Le temps est donc venu de passer à une pratique œcuménique de la gouvernance ecclésiale
Face à la prise de conscience des limites d’une vision trop juridique, ou trop mystique, ou trop congrégationnelle de l’Église (car le Conseil œcuménique des Églises admet de plus en plus qu’il traverse une période de crise), il convient de réconcilier le génie de chaque tradition chrétienne pour penser et vivre la gouvernance ecclésiale dans l’esprit du Christ ressuscité.

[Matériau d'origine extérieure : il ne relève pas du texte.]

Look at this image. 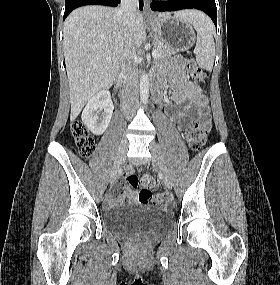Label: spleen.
I'll return each instance as SVG.
<instances>
[{
	"instance_id": "1",
	"label": "spleen",
	"mask_w": 280,
	"mask_h": 285,
	"mask_svg": "<svg viewBox=\"0 0 280 285\" xmlns=\"http://www.w3.org/2000/svg\"><path fill=\"white\" fill-rule=\"evenodd\" d=\"M187 12L191 14L185 15V12H183L176 16L193 25L197 32L196 46L194 50L196 61L200 68L206 71H211L215 57V43L213 38L215 31L214 25L212 21L201 12Z\"/></svg>"
}]
</instances>
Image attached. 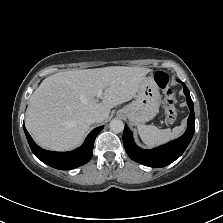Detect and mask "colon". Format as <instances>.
I'll return each mask as SVG.
<instances>
[{"instance_id":"5ec220e1","label":"colon","mask_w":223,"mask_h":223,"mask_svg":"<svg viewBox=\"0 0 223 223\" xmlns=\"http://www.w3.org/2000/svg\"><path fill=\"white\" fill-rule=\"evenodd\" d=\"M154 79L157 85L164 91V107L166 110L167 124H173L178 116V110L175 106V90L169 85V77L163 71H157L154 74Z\"/></svg>"}]
</instances>
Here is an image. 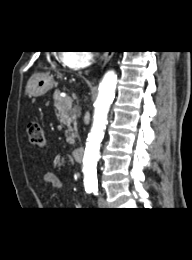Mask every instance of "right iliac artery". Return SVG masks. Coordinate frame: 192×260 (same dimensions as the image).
<instances>
[{"label":"right iliac artery","instance_id":"right-iliac-artery-1","mask_svg":"<svg viewBox=\"0 0 192 260\" xmlns=\"http://www.w3.org/2000/svg\"><path fill=\"white\" fill-rule=\"evenodd\" d=\"M86 191H87V193H91L93 191V188L92 187H87Z\"/></svg>","mask_w":192,"mask_h":260}]
</instances>
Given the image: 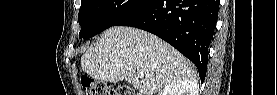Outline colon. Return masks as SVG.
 <instances>
[{
	"label": "colon",
	"mask_w": 277,
	"mask_h": 95,
	"mask_svg": "<svg viewBox=\"0 0 277 95\" xmlns=\"http://www.w3.org/2000/svg\"><path fill=\"white\" fill-rule=\"evenodd\" d=\"M82 86L88 95H139L130 86H120L117 89H113L102 81H96L87 77L82 79Z\"/></svg>",
	"instance_id": "5ec220e1"
}]
</instances>
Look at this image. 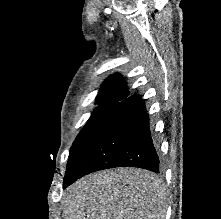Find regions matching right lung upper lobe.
I'll return each instance as SVG.
<instances>
[{"label": "right lung upper lobe", "mask_w": 221, "mask_h": 219, "mask_svg": "<svg viewBox=\"0 0 221 219\" xmlns=\"http://www.w3.org/2000/svg\"><path fill=\"white\" fill-rule=\"evenodd\" d=\"M127 86L121 75L114 74L107 79L100 89L96 102H117L120 103L128 97Z\"/></svg>", "instance_id": "right-lung-upper-lobe-1"}]
</instances>
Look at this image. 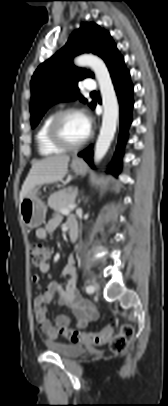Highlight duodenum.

Il convient tout d’abord de se mettre à l’écoute des « signes des temps ». A l’âge post-constantinien de l’histoire, la conscience ecclésiale se souvient que chaque citoyen du royaume du Christ, baptisé en Christ, a revêtu le Christ. De fait, le renouveau contemporain de la théologie du politique affirme qu’une synthèse est possible entre l’âge médiéval, qui a insisté sur l’origine divine du pouvoir de César, et l’âge moderne, qui a fait primer la nécessaire séparation entre le royaume de César et le royaume de Dieu. (On recommande en particulier la lecture des Actes du colloque « La démocratie, une valeur spirituelle », sous la direction de Antoine Arjakovsky, Antoine de Romanet et Philippe Poirier, Paris, Parole et Silence, 2013.) A l’âge œcuménique et post-confessionnel de l’histoire, il apparaît également, en Orient comme en Occident, que la gouvernance dans l’Église doit associer le génie de la régulation responsable de Pierre, de la résistance insoumise de Jacques, et de la vision spirituelle de Jean (Cf. Antoine Arjakovsky, Qu’est-ce que l’orthodoxie ?, Paris, Gallimard, 2013).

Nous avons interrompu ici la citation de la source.